# Dataset entries
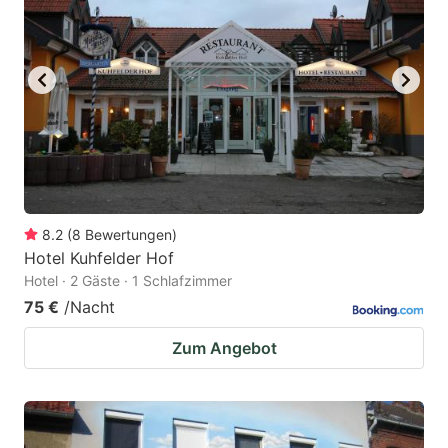
key
key
to
to
get
get
the
the
keyboard
keyboard
shortcuts
shortcuts
for
for
changing
changing
8.2
(
8
Bewertungen
)
dates.
dates.
Hotel Kuhfelder Hof
Hotel · 2 Gäste · 1 Schlafzimmer
75 €
/Nacht
Zum Angebot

# Required work
Every line of the records above should be copied exactly, while the pictures are left behind.

# Response area
key
key
to
to
get
get
the
the
keyboard
keyboard
shortcuts
shortcuts
for
for
changing
changing
8.2
(
8
Bewertungen
)
dates.
dates.
Hotel Kuhfelder Hof
Hotel · 2 Gäste · 1 Schlafzimmer
75 €
/Nacht
Zum Angebot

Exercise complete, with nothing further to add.